Психотерапию трудно стандартизировать. Действительно, многие сказали бы, что психотерапия как результат отношений между двумя индивидуумами не может и не должна быть стандартизирована. Однако схема РКИ требует, чтобы изучаемый метод четко следовал руководству и стремился по возможности исключить вариации, имеющие место в силу особенностей личностей терапевта и пациента. Это делается для того, чтобы гарантировать, что каждый пациент получит идентичное лечение. Схема РКИ также требует высокостандартизированных методов измерения результатов. Это ведет к концентрации внимания на облегчении симптомов. При изучении лечения травмы успех обычно измеряется уменьшением симптомов ПТСР. Хотя большинство людей согласились бы, что этот критерий – обязательное условие успеха, его одного едва ли достаточно. Психотерапия ставит перед собой намного более важные цели: мы ищем способ вернуть жизнь, которую хотелось бы прожить.

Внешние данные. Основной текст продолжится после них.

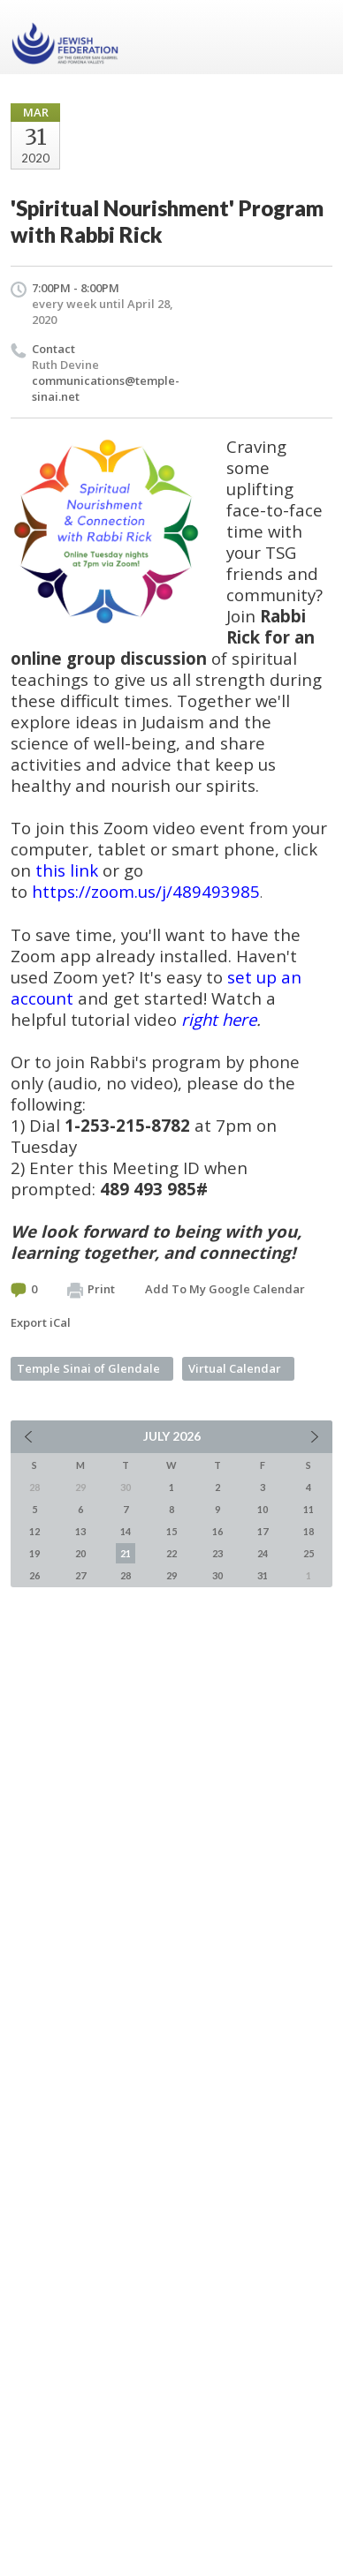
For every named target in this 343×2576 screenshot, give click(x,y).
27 (80, 1575)
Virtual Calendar (234, 1368)
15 (171, 1531)
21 (125, 1553)
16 (217, 1531)
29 (171, 1575)
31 (262, 1575)
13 (80, 1531)
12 (34, 1531)
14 (125, 1531)
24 (262, 1553)
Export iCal (41, 1322)
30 (217, 1575)
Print (91, 1290)
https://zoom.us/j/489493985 (146, 891)
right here (218, 1019)
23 (217, 1553)
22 (171, 1553)
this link (66, 870)
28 (125, 1575)
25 (308, 1553)
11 (308, 1509)
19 (34, 1553)
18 (308, 1531)
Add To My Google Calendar (225, 1289)
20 (80, 1553)
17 (262, 1531)
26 (34, 1575)
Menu (312, 37)
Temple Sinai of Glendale (88, 1368)
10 (262, 1509)
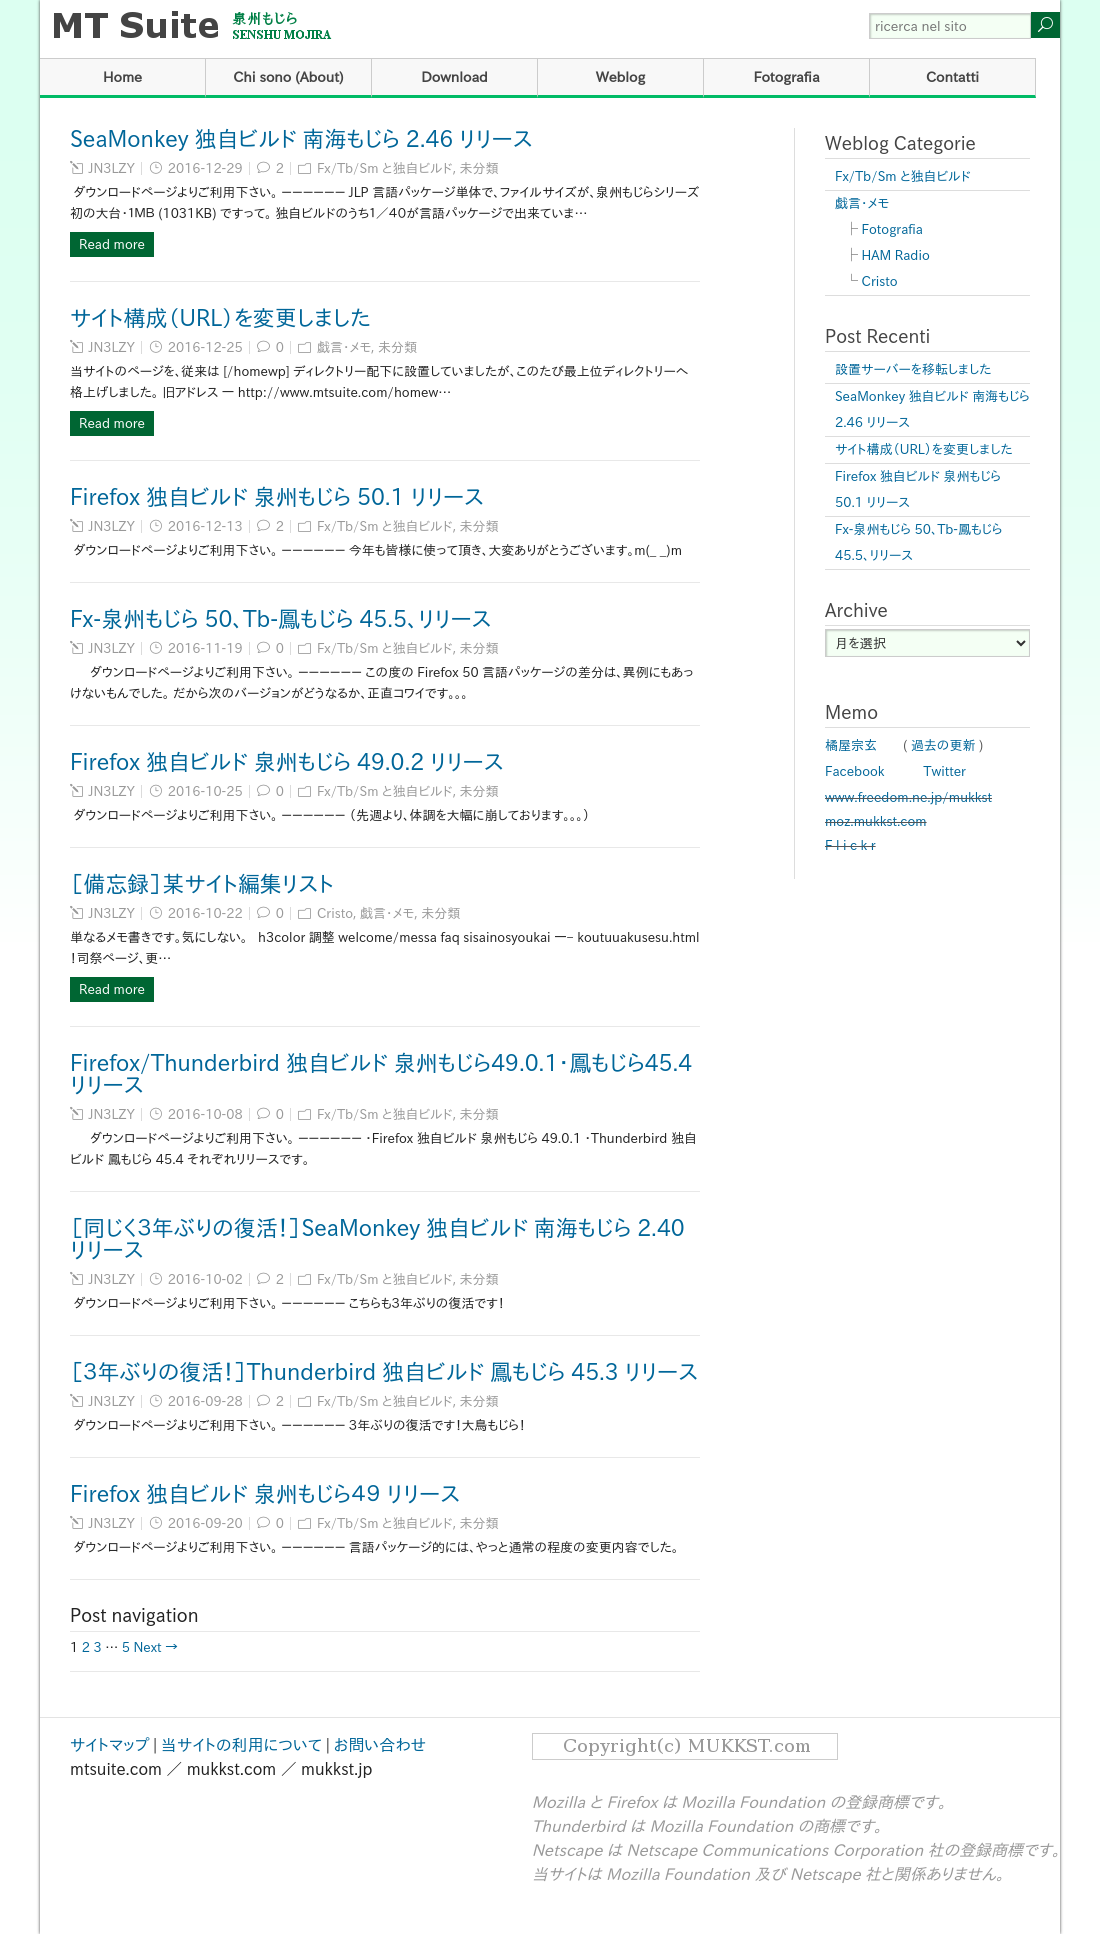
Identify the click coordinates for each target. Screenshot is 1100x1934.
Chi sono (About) (288, 77)
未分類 (479, 168)
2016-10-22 (205, 913)
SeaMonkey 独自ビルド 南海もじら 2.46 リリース (301, 139)
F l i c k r (850, 845)
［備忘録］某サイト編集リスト (202, 884)
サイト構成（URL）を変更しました (220, 318)
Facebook (855, 771)
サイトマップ (109, 1745)
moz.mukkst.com (876, 821)
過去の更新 (943, 745)
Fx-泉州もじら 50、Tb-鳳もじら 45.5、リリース (280, 619)
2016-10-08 (205, 1114)
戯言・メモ (344, 347)
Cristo (335, 913)
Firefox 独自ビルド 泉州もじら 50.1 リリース (277, 497)
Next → (155, 1647)
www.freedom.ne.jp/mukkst (908, 797)
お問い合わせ (380, 1745)
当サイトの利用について (241, 1745)
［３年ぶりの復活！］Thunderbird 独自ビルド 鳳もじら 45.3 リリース (384, 1372)
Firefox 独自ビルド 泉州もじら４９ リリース (265, 1494)
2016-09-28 (205, 1401)
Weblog (621, 77)
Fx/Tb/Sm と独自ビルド (385, 168)
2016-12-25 (205, 347)
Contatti (952, 77)
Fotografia (786, 77)
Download (454, 77)
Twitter (945, 771)
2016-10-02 (205, 1279)
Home (122, 77)
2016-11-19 (205, 648)
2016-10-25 (205, 791)
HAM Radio (896, 255)
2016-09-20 (205, 1523)
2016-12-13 (205, 526)
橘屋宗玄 (851, 745)
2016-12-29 (205, 168)
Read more (112, 244)
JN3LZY (112, 168)
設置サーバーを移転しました (913, 369)
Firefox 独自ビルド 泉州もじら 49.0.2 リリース (287, 762)
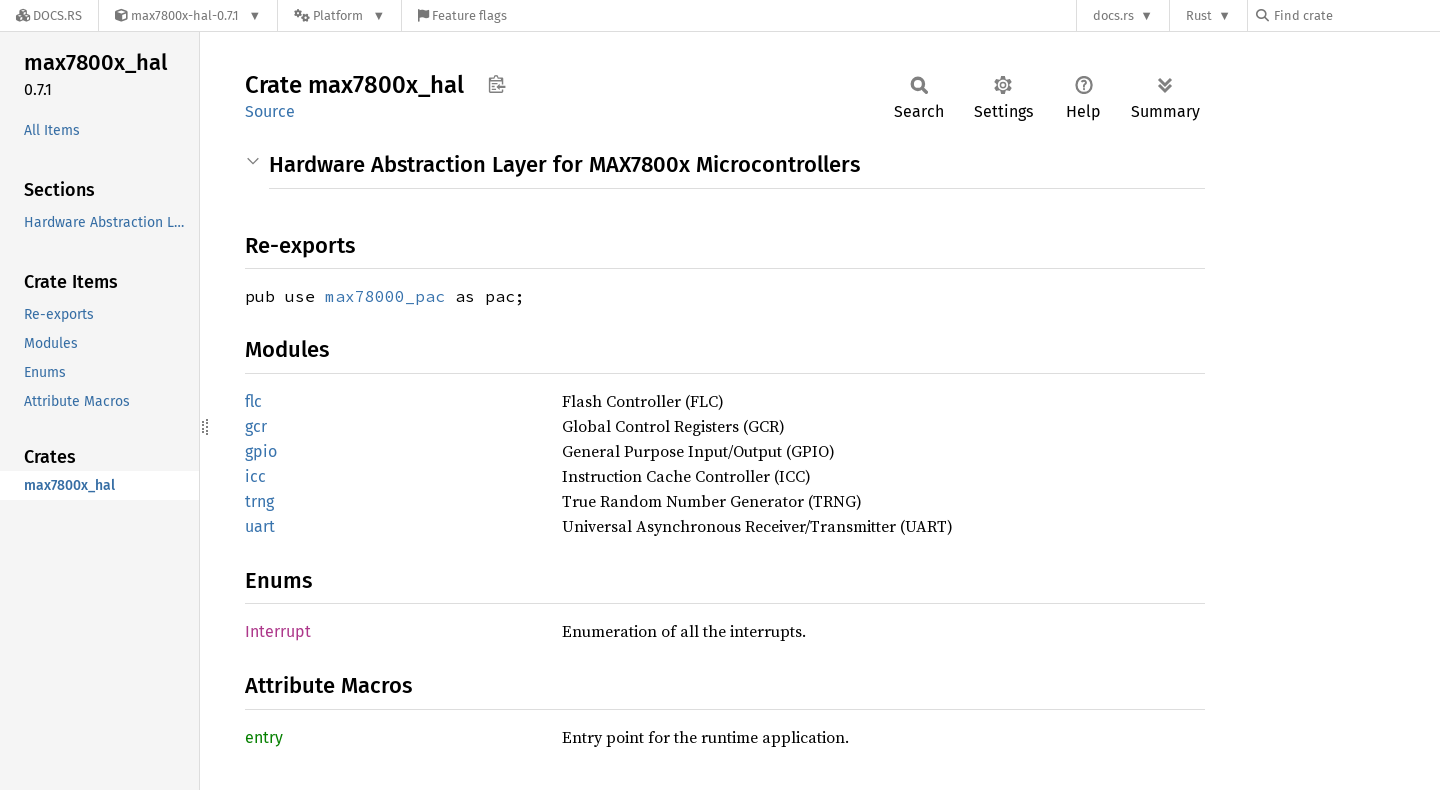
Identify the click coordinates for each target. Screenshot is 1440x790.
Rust (1199, 15)
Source (270, 111)
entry (264, 737)
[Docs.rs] (49, 15)
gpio (261, 451)
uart (260, 526)
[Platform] (339, 15)
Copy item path (496, 84)
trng (259, 501)
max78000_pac (385, 296)
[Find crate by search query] (1356, 15)
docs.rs (1113, 15)
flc (253, 401)
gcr (256, 426)
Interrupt (278, 631)
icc (255, 476)
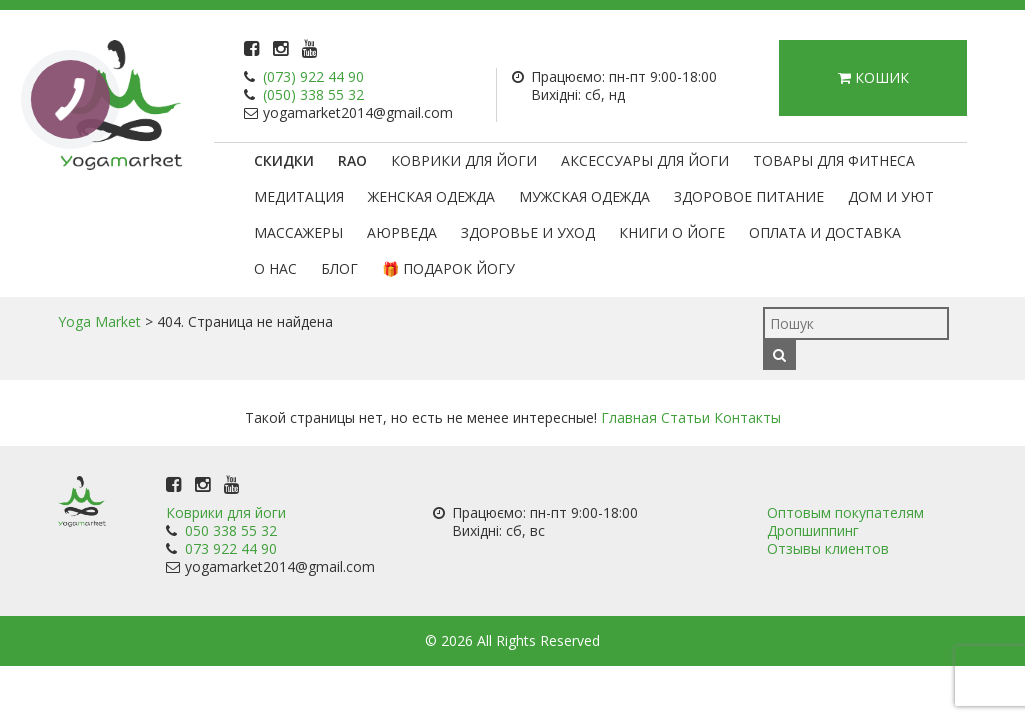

Когнитивно-поведенческая терапия (КПТ), которая легче всего поддается стандартизации, до сегодняшнего дня была наиболее широко изученным методом лечения. В частности, один из типов лечения ПТСР, называемый длительной экспозиционной терапией, был признан Институтом медицины США (ныне Академией) как достаточно доказательный
[731]. Два типа КПТ-лечения, длительная экспозиционная терапия и когнитивно-процессуальная терапия, были поддержаны Администрацией по делам ветеранов США, которая приложила немало усилий, стараясь внедрить эти методы лечения, особенно длительную экспозиционную терапию, в свою систему психиатрических услуг.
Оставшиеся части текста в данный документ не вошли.